LES JOURNALISTES ENTRE LE MARTEAU DE DAESH ET L’ENCLUME DES ETATS
Traqués par les jihadistes et accusés de complicité par des gouvernements
Les journalistes exercent difficilement leur travail dans un monde où la liberté et l’indépendance de l’information sont devenues des enjeux majeurs. Si les djihadistes les traquent pour éradiquer l’information indépendante dans le but de conquérir les esprits, certains gouvernements les pourchassent pour complicité avec les extrémistes.
Pour les djihadistes, le journaliste doit être soumis ou mort. C’est ce qui ressort du rapport de Reporters sans frontières (Rsf) résumé dans un communiqué. Le document traitant de la guerre des groupes islamistes armés comme Daesh menée contre le journalisme met en lumière des idéologies et systèmes totalitaires qui ne conçoivent les reporters comme soumis ou morts.
Le document met en exergue les «onze commandements» édictés par Daesh en octobre 2014 dans la province de Deir Ez-Zor en Syrie, auxquels les journalistes doivent se soumettre. Le premier consiste à prêter allégeance au calife.
Un autre leur interdit de travailler pour des chaînes «luttant contre les pays islamiques». Les professionnels des médias ne peuvent publier un article sans avoir obtenu d’abord l’assentiment du «service de presse» de l’Etat islamique. «Tout écart de conduite sera sanctionné, le journaliste fautif étant tenu pour responsable», lit-on dans le document.
Les journalistes qui écrivent sur l’Etat islamique avec distance sont aussi considérés comme des «soldats ennemis» et donc, des «cibles à abattre». Le rapport est aussi revenu sur la genèse de la haine des jihadistes à l’encontre de tous les reporters ainsi que «les machines de propagande de l’islam radical et violent» ou encore comment des groupes extrémistes entendent éradiquer l’information indépendante pour conquérir les esprits.
A ce niveau, il évoque les exactions perpétrées par les jihadistes de Daesh, d’Al-Qaïda, des Shebab et de Boko haram comme la tragédie de Charlie Hebdo qui avait coûté la vie à 8 journalistes en janvier 2015.

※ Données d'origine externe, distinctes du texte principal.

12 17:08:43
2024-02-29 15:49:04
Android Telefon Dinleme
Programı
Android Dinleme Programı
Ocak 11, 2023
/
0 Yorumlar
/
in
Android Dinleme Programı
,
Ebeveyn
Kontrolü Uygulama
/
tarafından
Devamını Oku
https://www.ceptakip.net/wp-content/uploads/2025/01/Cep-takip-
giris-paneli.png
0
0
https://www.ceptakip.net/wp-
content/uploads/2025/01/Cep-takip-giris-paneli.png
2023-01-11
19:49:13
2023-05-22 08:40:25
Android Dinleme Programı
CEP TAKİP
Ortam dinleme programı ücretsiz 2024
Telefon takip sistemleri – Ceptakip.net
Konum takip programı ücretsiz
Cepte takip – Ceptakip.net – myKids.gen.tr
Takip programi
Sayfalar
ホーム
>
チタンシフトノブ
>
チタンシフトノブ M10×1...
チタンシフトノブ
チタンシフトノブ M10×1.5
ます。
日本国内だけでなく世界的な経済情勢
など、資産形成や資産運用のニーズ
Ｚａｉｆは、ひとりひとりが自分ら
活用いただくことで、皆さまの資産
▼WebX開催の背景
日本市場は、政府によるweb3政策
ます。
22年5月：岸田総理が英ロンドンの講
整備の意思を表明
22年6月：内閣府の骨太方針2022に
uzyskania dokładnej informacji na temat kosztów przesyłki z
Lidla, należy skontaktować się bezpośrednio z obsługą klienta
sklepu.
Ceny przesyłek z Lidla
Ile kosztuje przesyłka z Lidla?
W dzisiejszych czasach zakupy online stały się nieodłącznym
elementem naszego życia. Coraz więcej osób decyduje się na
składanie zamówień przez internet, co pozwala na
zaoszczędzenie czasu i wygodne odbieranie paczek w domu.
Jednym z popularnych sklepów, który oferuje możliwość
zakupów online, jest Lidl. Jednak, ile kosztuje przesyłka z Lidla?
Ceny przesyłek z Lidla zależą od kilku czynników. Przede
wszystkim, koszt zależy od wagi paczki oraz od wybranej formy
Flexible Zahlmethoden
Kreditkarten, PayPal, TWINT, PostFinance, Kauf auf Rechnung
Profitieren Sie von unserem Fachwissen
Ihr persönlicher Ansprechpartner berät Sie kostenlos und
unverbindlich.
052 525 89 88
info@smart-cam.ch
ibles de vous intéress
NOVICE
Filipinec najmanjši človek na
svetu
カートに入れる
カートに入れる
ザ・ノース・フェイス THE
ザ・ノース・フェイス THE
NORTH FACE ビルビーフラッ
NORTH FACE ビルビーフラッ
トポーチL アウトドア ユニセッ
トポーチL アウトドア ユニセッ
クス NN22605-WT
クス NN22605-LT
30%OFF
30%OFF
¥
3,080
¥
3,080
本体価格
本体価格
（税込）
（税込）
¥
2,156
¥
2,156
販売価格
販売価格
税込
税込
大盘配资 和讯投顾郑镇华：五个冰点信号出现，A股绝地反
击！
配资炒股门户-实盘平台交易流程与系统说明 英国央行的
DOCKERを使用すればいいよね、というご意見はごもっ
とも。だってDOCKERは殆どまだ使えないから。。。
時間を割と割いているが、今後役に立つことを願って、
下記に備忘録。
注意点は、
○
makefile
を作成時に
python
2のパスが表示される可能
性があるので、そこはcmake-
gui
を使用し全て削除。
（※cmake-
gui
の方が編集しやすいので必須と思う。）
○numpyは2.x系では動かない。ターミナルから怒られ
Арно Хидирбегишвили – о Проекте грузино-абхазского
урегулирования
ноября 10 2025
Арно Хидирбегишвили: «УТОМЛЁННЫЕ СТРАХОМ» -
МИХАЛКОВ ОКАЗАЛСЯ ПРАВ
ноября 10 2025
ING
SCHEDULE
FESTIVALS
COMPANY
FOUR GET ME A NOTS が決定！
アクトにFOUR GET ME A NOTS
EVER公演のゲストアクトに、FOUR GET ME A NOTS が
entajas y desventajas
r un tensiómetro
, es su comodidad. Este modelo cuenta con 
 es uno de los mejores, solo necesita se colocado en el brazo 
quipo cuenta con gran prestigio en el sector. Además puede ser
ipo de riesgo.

Dans l’exercice de leurs fonctions, les professionnels subissent des arrestations, kidnappings, exécutions sommaires ou assassinats. Ce fut le cas avec le photo-journaliste irakien Jala’a Adnan Al-Abad qui, sans ressources et avec le sentiment que son devoir était de continuer d’informer sur la façon dont Daesh traitait la population civile, «crucifixions, décapitations, tortures», est revenu à Raqqa après s’être enfui pour se faire arrêter peu de temps après.
«Apparemment, il a été exécuté dès son arrivée dans un centre de détention. Comme Naji Jerf, ce documentariste soutenu par Rsf, assassiné le 27 décembre à Gaziantep au sud de la Turquie alors qu’il s’apprêtait à rejoindre la France avec sa famille», révèle Rsf.
Alors qu’ils sont victimes de répressions de la part des jihadistes, les journalistes sont poursuivis par certains gouvernements qui les accusent parfois de promouvoir l’extrémisme.
«’’Complicité, apologie et même espionnage’’ pour le compte des jihadistes sont autant de crimes qu’on leur impute en Syrie, en Somalie, en Egypte et au Mali au nom de la lutte antiterroriste», souligne le rapport de Rsf.
C’est le cas du journaliste camerounais Simon Ateba qui fut accusé d’espionnage pour le compte de Boko haram au motif qu’il s’était rendu dans le camp de Minawao au nord du pays pour un reportage sur les conditions de vie des réfugiés nigérians. C’est aussi le cas de Can Dündar, le rédacteur en chef du quotidien turc Cumhuriyet, en prison depuis novembre pour avoir révélé les livraisons d’armes turques au nord de la Syrie.
«Aux côtés des plus sombres dictateurs, le jihadisme est devenu l’un des pires prédateurs de la liberté de la presse dans le monde», observe Christophe Deloire. Prenant exemple sur l’attentat contre Charlie Hebdo, le secrétaire général de Rsf estime que «nous entrons dans une période de mondialisation de la menace».
«Les journalistes ne sauraient être protégés, et donc l’ensemble des Peuples non plus, sans une mobilisation générale pour s’opposer aux idéologies haineuses, parfois soutenues par des Etats», estime-t-il. Pour lui, la liberté et l’indépendance de l’information sont très clairement des enjeux majeurs pour l’avenir de l’humanité.